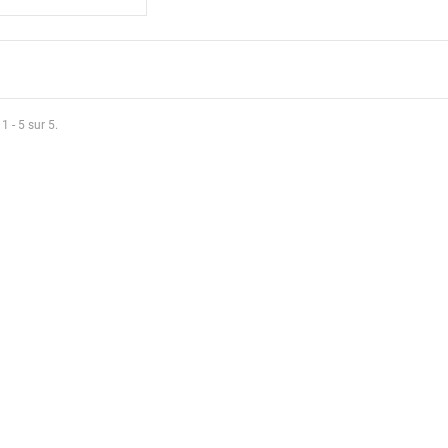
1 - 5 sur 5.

...

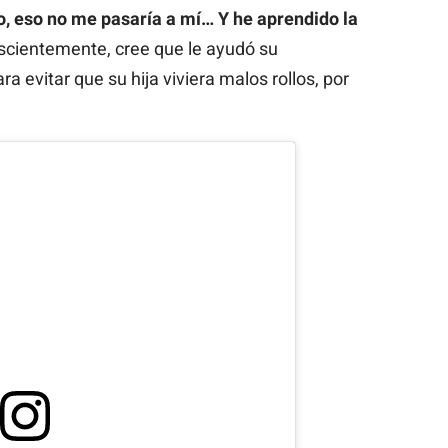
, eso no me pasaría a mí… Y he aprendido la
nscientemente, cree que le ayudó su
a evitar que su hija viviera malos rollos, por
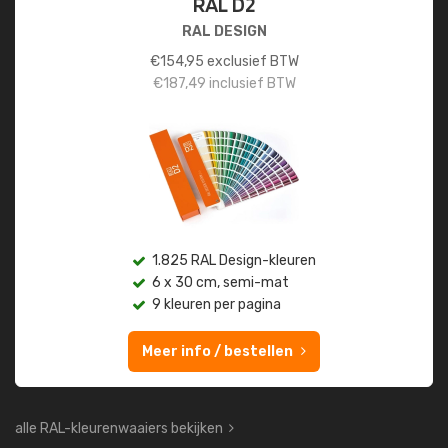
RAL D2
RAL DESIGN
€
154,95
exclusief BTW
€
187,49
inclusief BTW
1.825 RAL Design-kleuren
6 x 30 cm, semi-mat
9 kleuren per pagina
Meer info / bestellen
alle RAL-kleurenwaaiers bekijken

* * *

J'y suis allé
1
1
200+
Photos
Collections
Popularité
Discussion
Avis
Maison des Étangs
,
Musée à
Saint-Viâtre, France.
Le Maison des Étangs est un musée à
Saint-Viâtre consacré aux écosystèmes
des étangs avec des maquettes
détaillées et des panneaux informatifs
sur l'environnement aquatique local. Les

*Instructions to follow*. For each line of the entries that holds the word "Viâtre", pull that line out.

*Solution*.
Saint-Viâtre, France.
Saint-Viâtre consacré aux écosystèmes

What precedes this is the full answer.